Competition Robot

Background: Within the school of Mechanical Engineering at Georgia Tech there is one class that strikes fear into the heart of any ME. The class: Creative Decisions and Design, also known as 2110. Every semester teams of 4-5 students are formed to design, test, and build a robot that will compete in a main competition. The course itself is infamous among students for consuming all of your time, as well as drawing out ingenuity though the use of tight equipment, budget, and time restraints.  I took this class in the fall of 2020 where I, along with a team of 3 other individuals, were able to rank 2nd out of 40+ teams in the main competition.

Every semester the competition has a different theme, and when I took the class it was the cancelled 2020 Tokyo Olympics. The competition consisted 2 main events in order for teams to score points. The first was an archery evert where the robot was to autonomously launch ping pong balls at a dartboard-like target, with max points being in the center. A similar scoring system was used for the second event, basketball, where the robot was to drive up, release more ping pong balls into a target area, and return to the starting position. All of this was to be completed within a 60 second time limit with no human interaction other than a single button press to set the machine off. If you’d like to learn more about how we did it, there’s more details below.

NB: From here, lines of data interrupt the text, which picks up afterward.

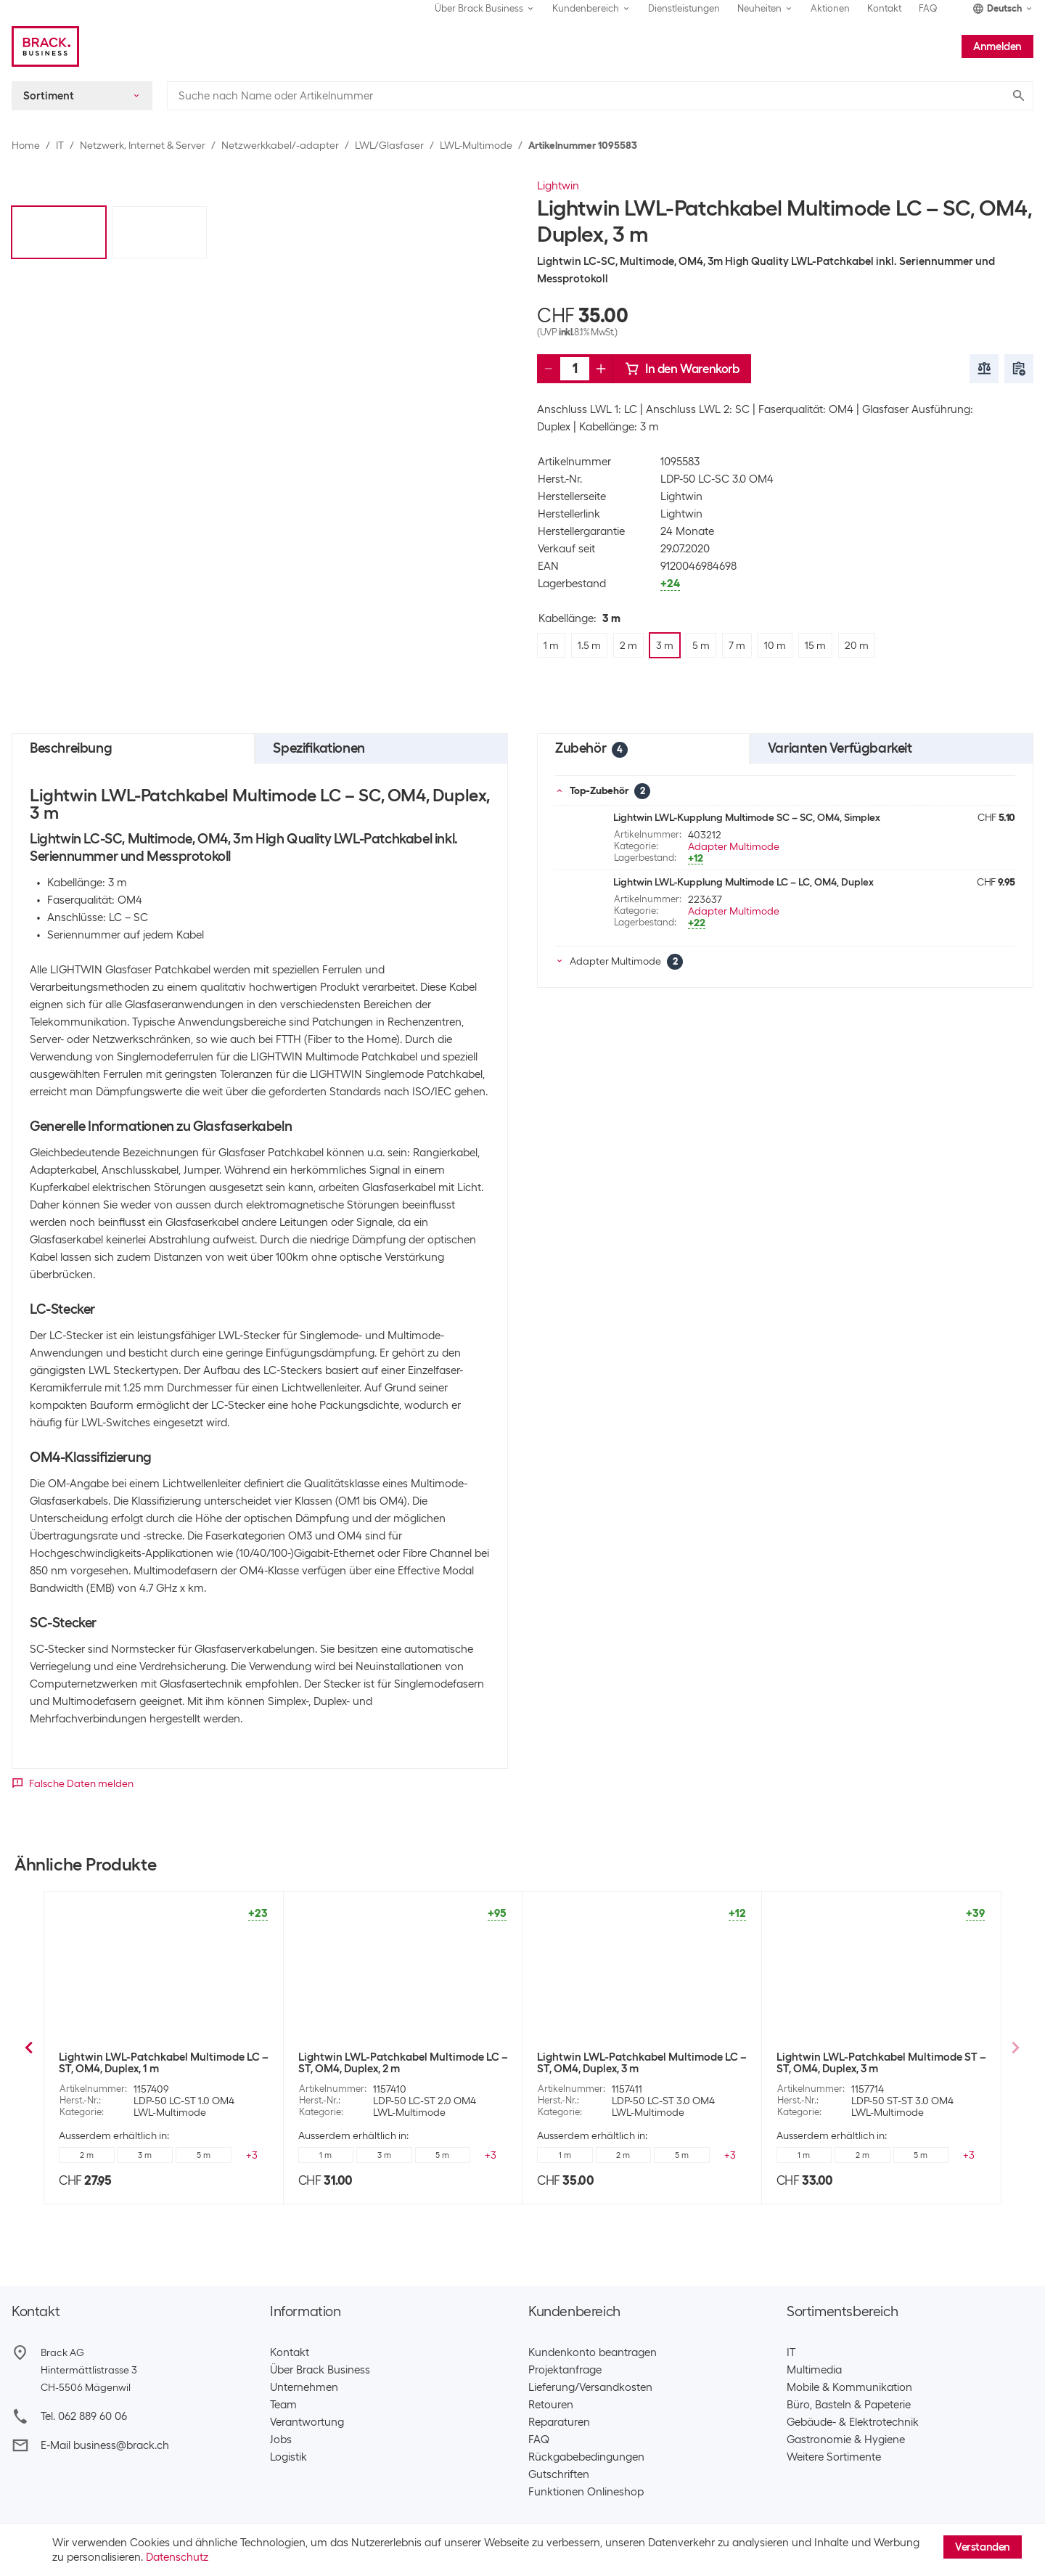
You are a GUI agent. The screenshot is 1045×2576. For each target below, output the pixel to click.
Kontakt (884, 8)
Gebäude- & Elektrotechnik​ (853, 2422)
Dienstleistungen (684, 8)
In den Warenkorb (682, 368)
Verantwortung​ (307, 2422)
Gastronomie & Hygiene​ (846, 2439)
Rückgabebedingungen (586, 2456)
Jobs (281, 2439)
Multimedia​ (814, 2369)
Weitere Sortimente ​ (837, 2456)
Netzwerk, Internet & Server (142, 145)
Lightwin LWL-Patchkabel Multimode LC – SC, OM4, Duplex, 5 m (881, 2062)
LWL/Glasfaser (389, 145)
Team (283, 2404)
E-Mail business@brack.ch (105, 2445)
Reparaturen (559, 2422)
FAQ (928, 8)
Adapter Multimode (733, 846)
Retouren (550, 2404)
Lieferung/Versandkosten (590, 2387)
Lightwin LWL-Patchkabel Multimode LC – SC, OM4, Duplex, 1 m (164, 2062)
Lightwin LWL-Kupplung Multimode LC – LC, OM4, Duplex (743, 882)
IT (60, 145)
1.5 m (86, 2155)
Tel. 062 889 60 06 (84, 2416)
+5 (252, 2155)
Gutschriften (558, 2474)
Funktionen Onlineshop (586, 2491)
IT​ (791, 2352)
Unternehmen (304, 2387)
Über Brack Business (320, 2369)
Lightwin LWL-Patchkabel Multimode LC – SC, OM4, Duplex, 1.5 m (403, 2062)
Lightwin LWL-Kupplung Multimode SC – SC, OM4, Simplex (746, 817)
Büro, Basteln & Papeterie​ (849, 2404)
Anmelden (997, 46)
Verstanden (982, 2546)
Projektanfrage (565, 2369)
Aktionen (830, 8)
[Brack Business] (45, 46)
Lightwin (558, 185)
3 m (203, 2155)
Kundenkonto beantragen (592, 2352)
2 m (145, 2155)
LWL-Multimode (476, 145)
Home (26, 145)
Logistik (288, 2456)
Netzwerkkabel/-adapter (280, 145)
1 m (325, 2155)
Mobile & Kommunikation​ (849, 2387)
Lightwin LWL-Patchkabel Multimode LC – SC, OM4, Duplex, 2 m (642, 2062)
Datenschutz (177, 2557)
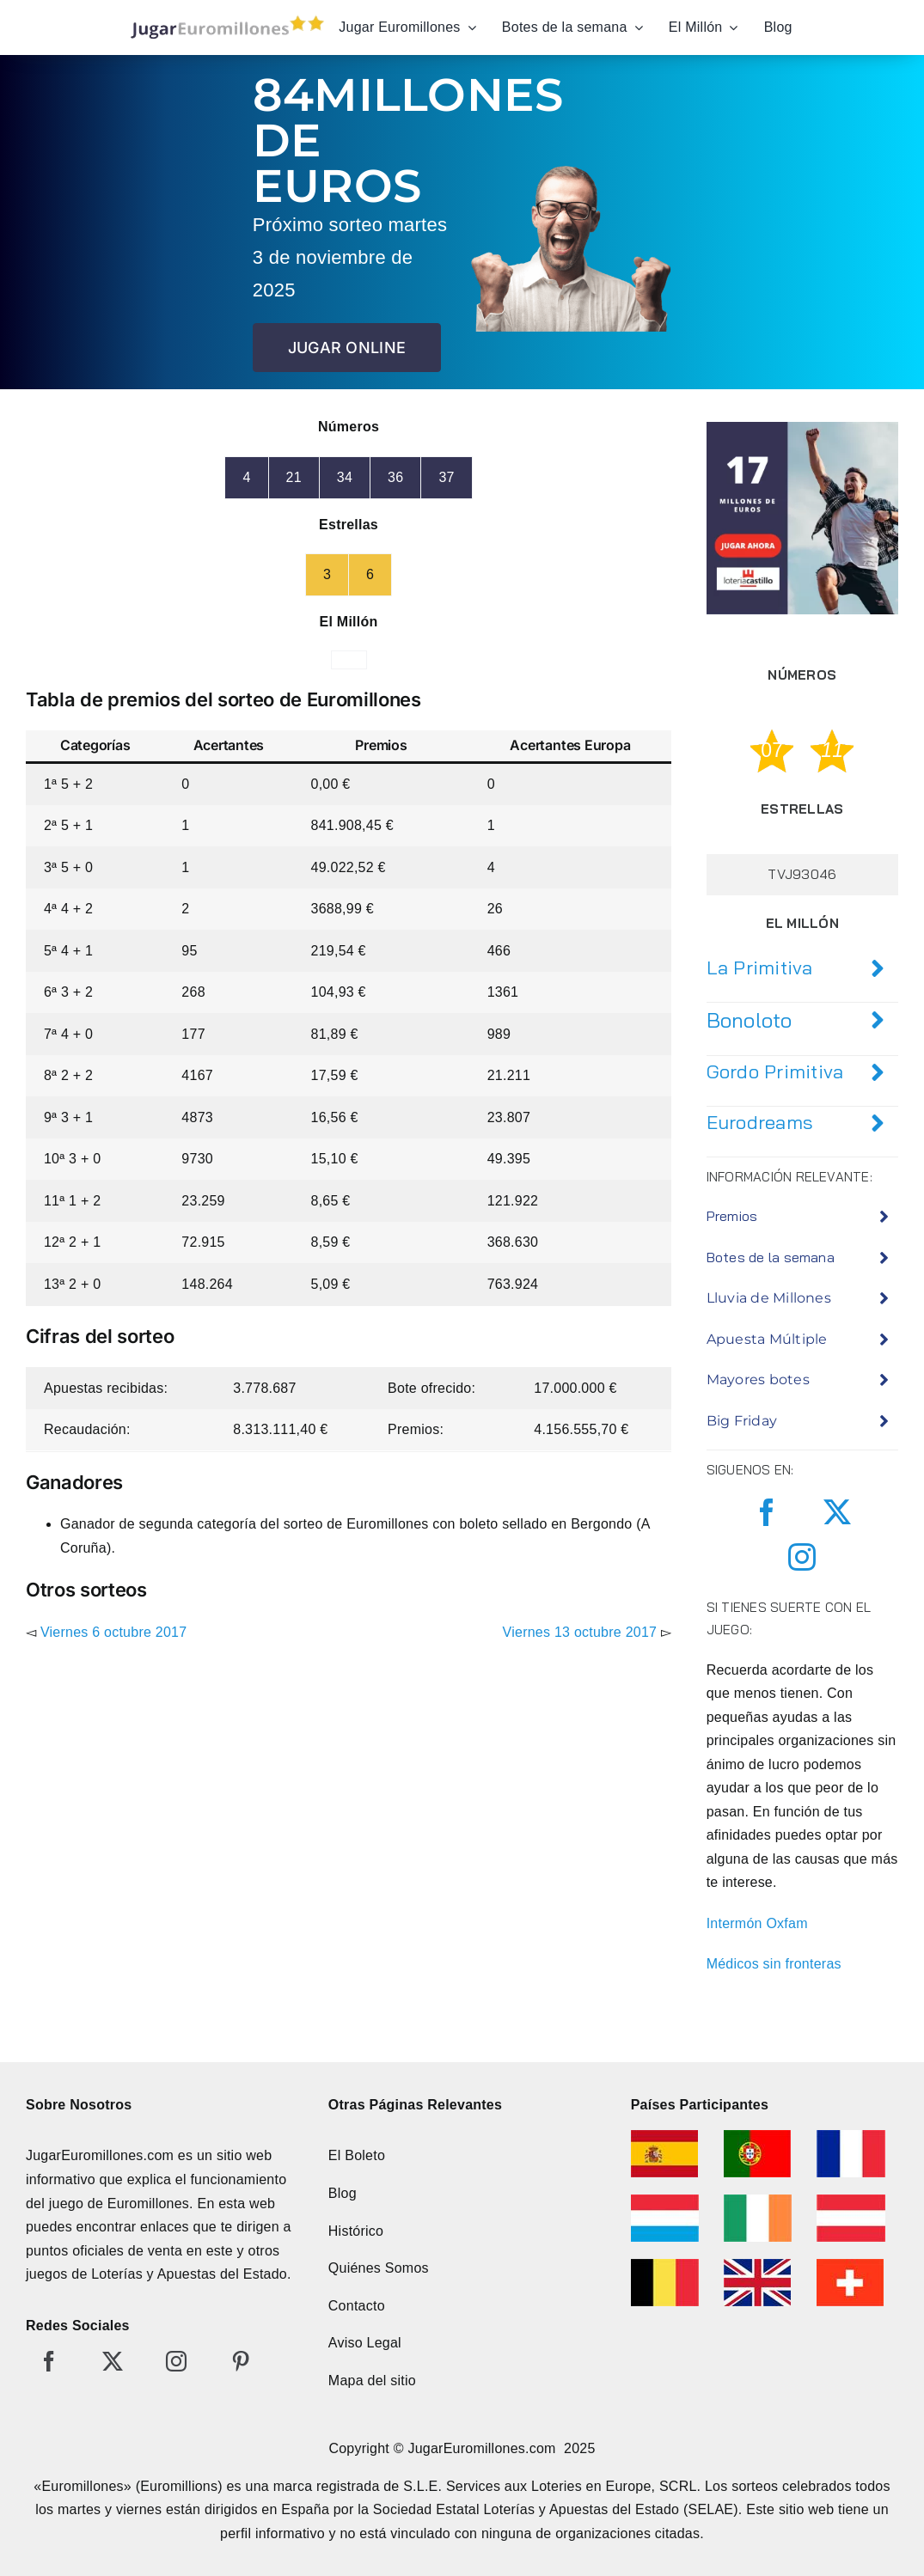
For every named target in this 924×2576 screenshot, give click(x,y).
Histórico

Prior to fabricating any parts, the entirety of the robot was modeled in SolidWorks. As a note this is the third and final iteration of our robot,  as we had 2 major design overhauls across the semester to improve our performance. We chose to complete the archery task using one of the allowed mousetraps and a solenoid to activate it. The design of our ping pong ball holder allowed us to save time by not launching each ball individually, giving us more wiggle room for the rest of the run.

For the basketball event our robot drove up to the target area end extended an arm equipped with a rack and pinion system. The balls were then released using a solenoid that was attached to the end, allowing for them to simply be dropped into the target area. Our machine was consistently able to score max points for this part of the competition, as well a bonus points for picking up an optional ball along the way.

Aside from two aluminum axles joining the wheels and some wooden crossbars, the entirety of this machine was laser-cut or 3D printed. We found that if designed everything in such a way that it required no handmade modifications we could cut down our fabrication and assembly time significantly. This allowed us to test different set-ups and mechanisms with ease and ultimately decide what would give us the best outcome.